## Try it
Return, from the data that follows, each line that holds the word "робіт".

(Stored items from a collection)
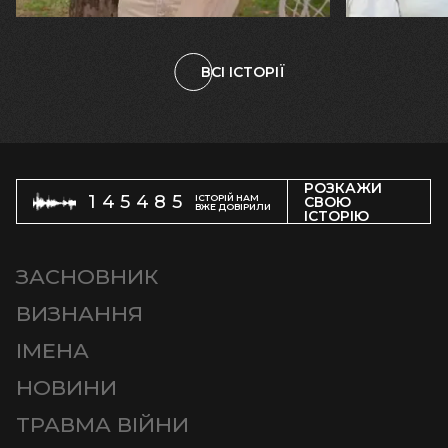
ВСІ ІСТОРІЇ
РОЗКАЖИ
145485
ІСТОРІЙ НАМ
СВОЮ
ВЖЕ ДОВІРИЛИ
ІСТОРІЮ
ЗАСНОВНИК
ВИЗНАННЯ
ІМЕНА
НОВИНИ
ТРАВМА ВІЙНИ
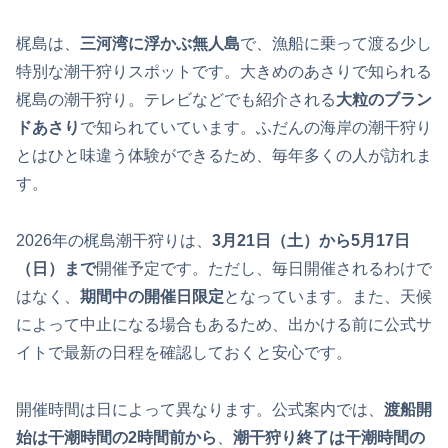
梶島は、
三河湾に浮かぶ無人島
で、漁船に乗って渡る少し
特別な潮干狩りスポットです。大きめのあさりで知られる
梶島の潮干狩り。テレビなどでも紹介される
大粒のブラン
ドあさり
で知られていています。ふだんの海岸の潮干狩り
とはひと味違う体験ができるため、毎年多くの人が訪れま
す。
2026年の梶島潮干狩りは、
3月21日（土）から5月17日
（日）まで
開催予定です。ただし、毎日開催されるわけで
はなく、
期間中の開催日限定
となっています。また、天候
によって中止になる場合もあるため、出かける前に公式サ
イトで最新の日程を確認しておくと安心です。
開催時間は日によって異なります。公式案内では、
渡船開
始は干潮時間の2時間前から
、
潮干狩り終了は干潮時間の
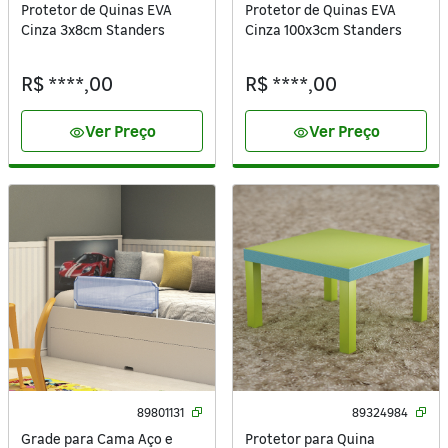
Protetor de Quinas EVA
Protetor de Quinas EVA
Cinza 3x8cm Standers
Cinza 100x3cm Standers
R$ ****,00
R$ ****,00
Ver Preço
Ver Preço
visibility
visibility
89801131
89324984
Grade para Cama Aço e
Protetor para Quina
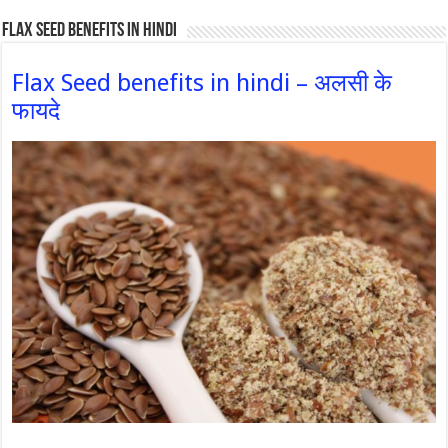
Flax Seed Benefits in hindi
Flax Seed benefits in hindi – अलसी के
फायदे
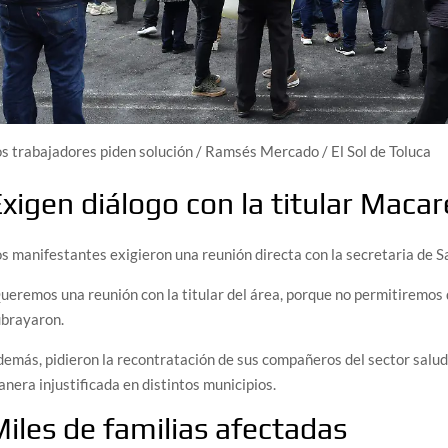
s trabajadores piden solución
/
Ramsés Mercado / El Sol de Toluca
xigen diálogo con la titular Mac
s manifestantes exigieron una reunión directa con la secretaria de
ueremos una reunión con la titular del área, porque no permitiremos
ubrayaron.
emás, pidieron la recontratación de sus compañeros del sector salud
nera injustificada en distintos municipios.
iles de familias afectadas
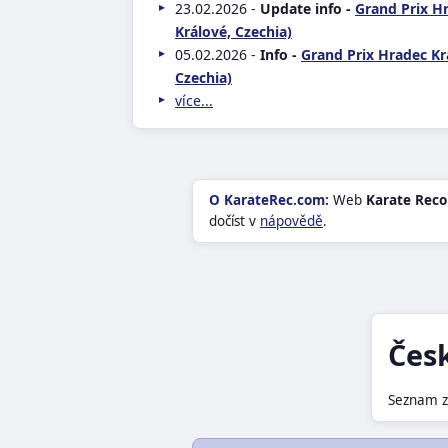
23.02.2026 -
Update info -
Grand Prix H
Králové, Czechia)
05.02.2026 -
Info -
Grand Prix Hradec Kr
Czechia)
více...
O KarateRec.com:
Web
Karate Reco
dočíst v
nápovědě
.
Čes
Seznam z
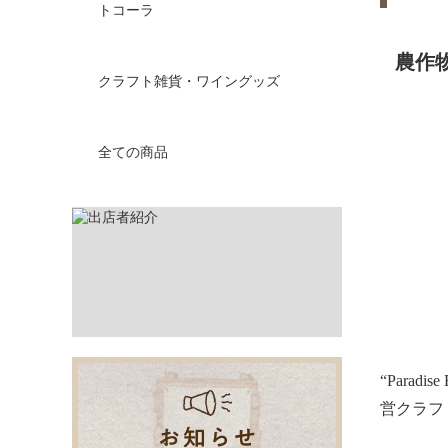
トコーラ
農作
クラフト雑貨・ワイングッズ
全ての商品
“Para
営クラフ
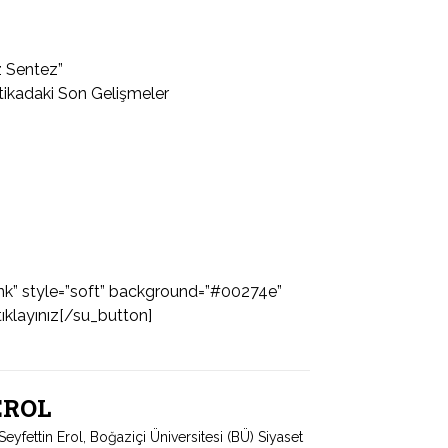
z Sentez”
tikadaki Son Gelişmeler
ank” style=”soft” background=”#00274e”
tıklayınız[/su_button]
 EROL
fettin Erol, Boğaziçi Üniversitesi (BÜ) Siyaset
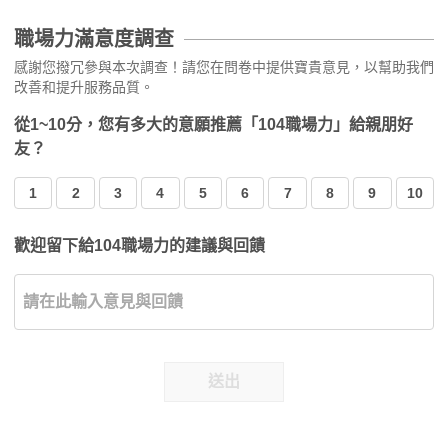
職場力滿意度調查
感謝您撥冗參與本次調查！請您在問卷中提供寶貴意見，以幫助我們
改善和提升服務品質。
從1~10分，您有多大的意願推薦「104職場力」給親朋好
友？
1
2
3
4
5
6
7
8
9
10
歡迎留下給104職場力的建議與回饋
送出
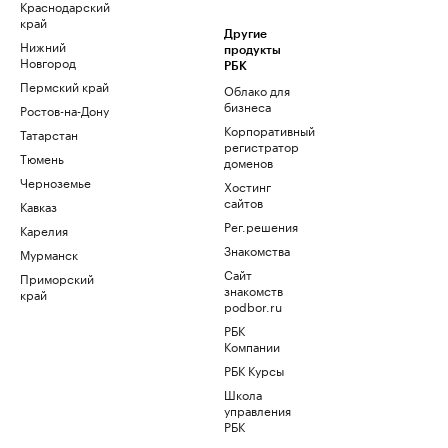
Краснодарский
край
Другие
Нижний
продукты
Новгород
РБК
Пермский край
Облако для
бизнеса
Ростов-на-Дону
Корпоративный
Татарстан
регистратор
Тюмень
доменов
Черноземье
Хостинг
сайтов
Кавказ
Рег.решения
Карелия
Знакомства
Мурманск
Сайт
Приморский
знакомств
край
podbor.ru
РБК
Компании
РБК Курсы
Школа
управления
РБК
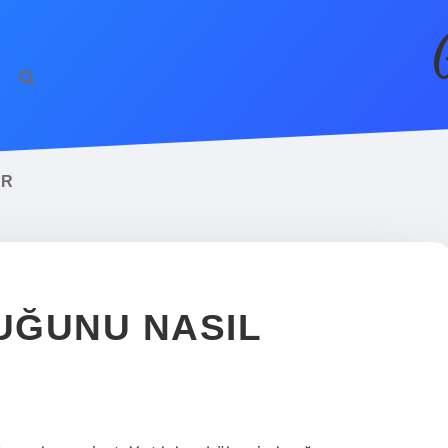
IR
DUĞUNU NASIL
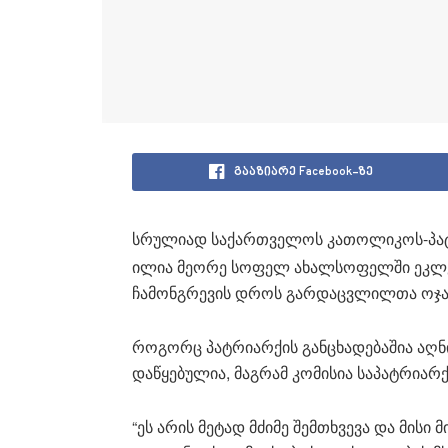
გააზიარე Facebook-ზე
სრულიად საქართველოს კათოლიკოს-პა
ილია მეორე სოფელ ახალსოფელში ეკლ
ჩამონგრევის დროს გარდაცვლილთა ოჯახ
როგორც პატრიარქის განცხადებაშია აღნ
დაწყებულია, მაგრამ კომისია საპატრიარქ
“ეს არის მეტად მძიმე შემთხვევა და მის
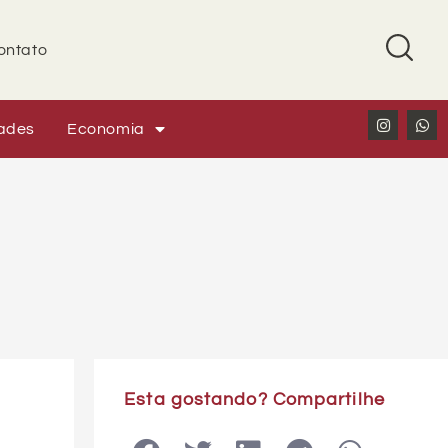
ontato
ades
Economia
Esta gostando? Compartilhe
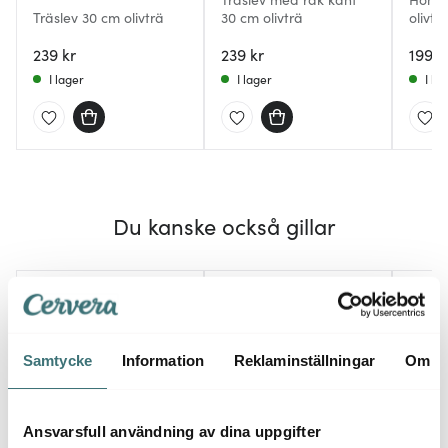
Träslev 30 cm olivträ
30 cm olivträ
olivtr
239 kr
239 kr
199 k
I lager
I lager
I la
Du kanske också gillar
Samtycke
Information
Reklaminställningar
Om
Ansvarsfull användning av dina uppgifter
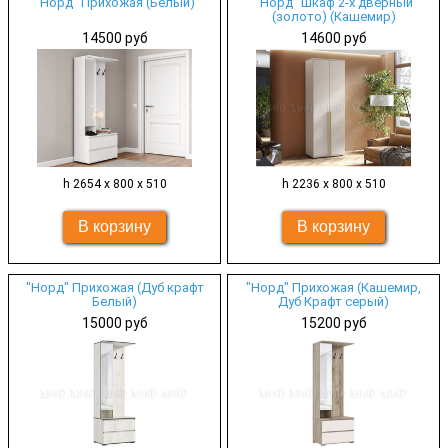
"Норд" Прихожая (Белый)
"Норд" Шкаф 2-х дверный
(золото) (Кашемир)
14500 руб
14600 руб
h 2654 х 800 х 510
h 2236 х 800 х 510
"Норд" Прихожая (Дуб крафт
"Норд" Прихожая (Кашемир,
Белый)
Дуб Крафт серый)
15000 руб
15200 руб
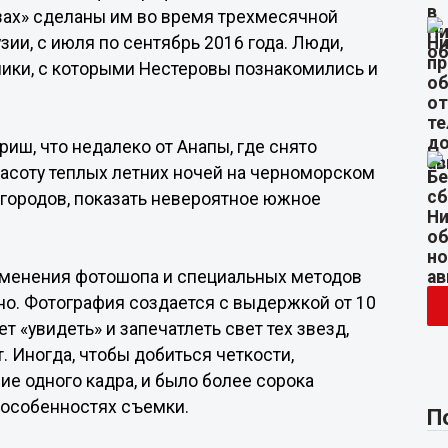
азах» сделаны им во время трехмесячной
зии, с июля по сентябрь 2016 года. Люди,
ники, с которыми Нестеровы познакомились и
иш, что недалеко от Анапы, где снято
расоту теплых летних ночей на черноморском
 городов, показать невероятное южное
именения фотошопа и специальных методов
но. Фотография создается с выдержкой от 10
т «увидеть» и запечатлеть свет тех звезд,
. Иногда, чтобы добиться четкости,
ие одного кадра, и было более сорока
 особенностях съемки.
П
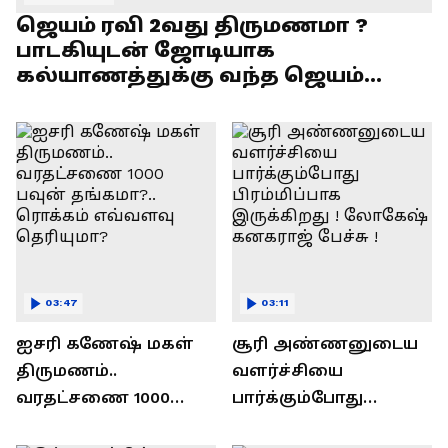
ஜெயம் ரவி 2வது திருமணமா ?
பாடகியுடன் ஜோடியாக
கல்யாணத்துக்கு வந்த ஜெயம்
ரவி!.....வைரல் வீடியோ !
03:47
03:11
ஐசரி கணேஷ் மகள்
சூரி அண்ணனுடைய
திருமணம்..
வளர்ச்சியை
வரதட்சணை 1000
பார்க்கும்போது
பவுன் தங்கமா?..
பிரம்மிப்பாக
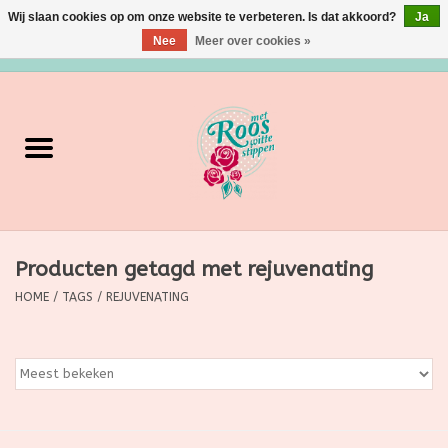
Wij slaan cookies op om onze website te verbeteren. Is dat akkoord?
Ja
Nee
Meer over cookies »
0 Artikelen - €0,00
Home
Verzorging
Make up
Producten getagd met rejuvenating
Grimeermateriaal
HOME
/
TAGS
/
REJUVENATING
Eten/Drinken
Huishoudartikelen
Ditjes & Datjes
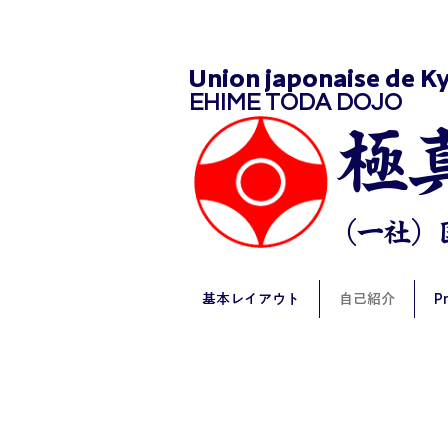
Union japonaise de K
EHIME TODA DOJO
​
（一社）
基本レイアウト
自己紹介
P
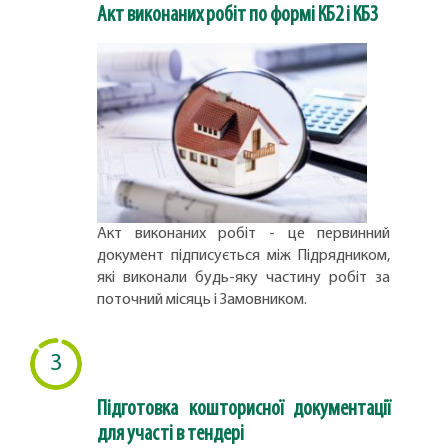
Акт виконаних робіт по формі КБ2 і КБ3
Акт виконаних робіт - це первинний
документ підписується між Підрядником,
які виконали будь-яку частину робіт за
поточний місяць і Замовником.
3
Підготовка кошторисної документації
для участі в тендері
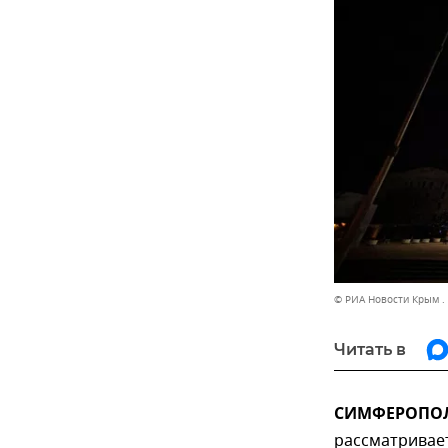
© РИА Новости Крым .
Читать в
СИМФЕРОПОЛЬ
рассматривает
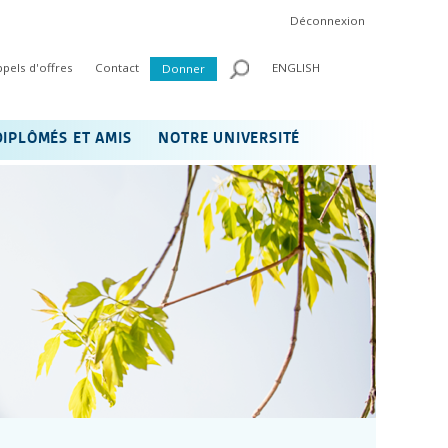
Déconnexion
ppels d'offres
Contact
ENGLISH
Donner
DIPLÔMÉS ET AMIS
NOTRE UNIVERSITÉ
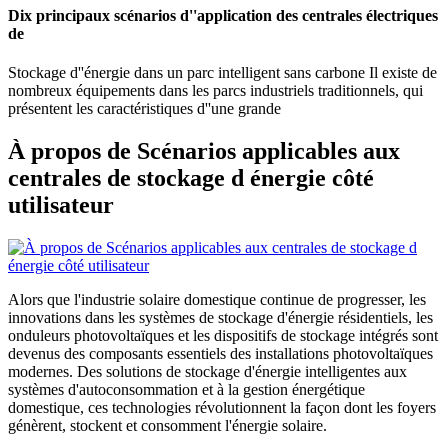
Dix principaux scénarios d''application des centrales électriques
de
Stockage d''énergie dans un parc intelligent sans carbone Il existe de
nombreux équipements dans les parcs industriels traditionnels, qui
présentent les caractéristiques d''une grande
À propos de Scénarios applicables aux
centrales de stockage d énergie côté
utilisateur
Alors que l'industrie solaire domestique continue de progresser, les
innovations dans les systèmes de stockage d'énergie résidentiels, les
onduleurs photovoltaïques et les dispositifs de stockage intégrés sont
devenus des composants essentiels des installations photovoltaïques
modernes. Des solutions de stockage d'énergie intelligentes aux
systèmes d'autoconsommation et à la gestion énergétique
domestique, ces technologies révolutionnent la façon dont les foyers
génèrent, stockent et consomment l'énergie solaire.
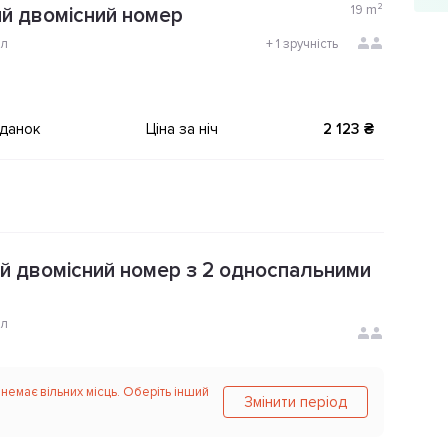
19
m²
й двомісний номер
ол
+
1 зручність
іданок
Ціна за ніч
2 123 ₴
 двомісний номер з 2 односпальними
ол
 немає вільних місць. Оберіть інший
Змінити період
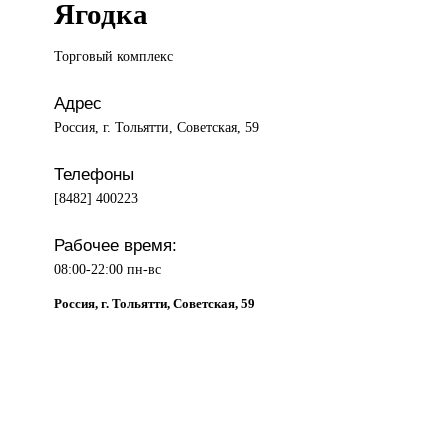
Ягодка
Торговый комплекс
Адрес
Россия, г. Тольятти, Советская, 59
Телефоны
[8482] 400223
Рабочее время:
08:00-22:00 пн-вс
Россия, г. Тольятти, Советская, 59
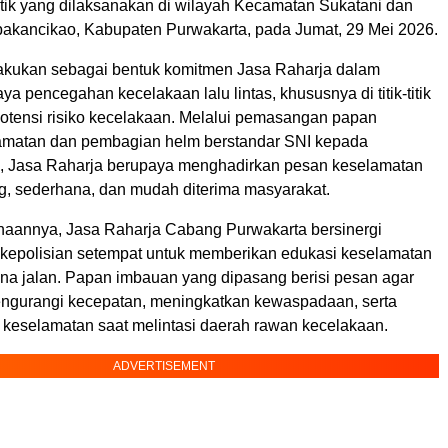
tik yang dilaksanakan di wilayah Kecamatan Sukatani dan
kancikao, Kabupaten Purwakarta, pada Jumat, 29 Mei 2026.
ilakukan sebagai bentuk komitmen Jasa Raharja dalam
 pencegahan kecelakaan lalu lintas, khususnya di titik-titik
potensi risiko kecelakaan. Melalui pemasangan papan
amatan dan pembagian helm berstandar SNI kepada
, Jasa Raharja berupaya menghadirkan pesan keselamatan
g, sederhana, dan mudah diterima masyarakat.
aannya, Jasa Raharja Cabang Purwakarta bersinergi
 kepolisian setempat untuk memberikan edukasi keselamatan
a jalan. Papan imbauan yang dipasang berisi pesan agar
ngurangi kecepatan, meningkatkan kewaspadaan, serta
eselamatan saat melintasi daerah rawan kecelakaan.
ADVERTISEMENT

## Output for this task
Акт виконаних робіт по формі КБ2 і КБ3
Акт виконаних робіт - це первинний
які виконали будь-яку частину робіт за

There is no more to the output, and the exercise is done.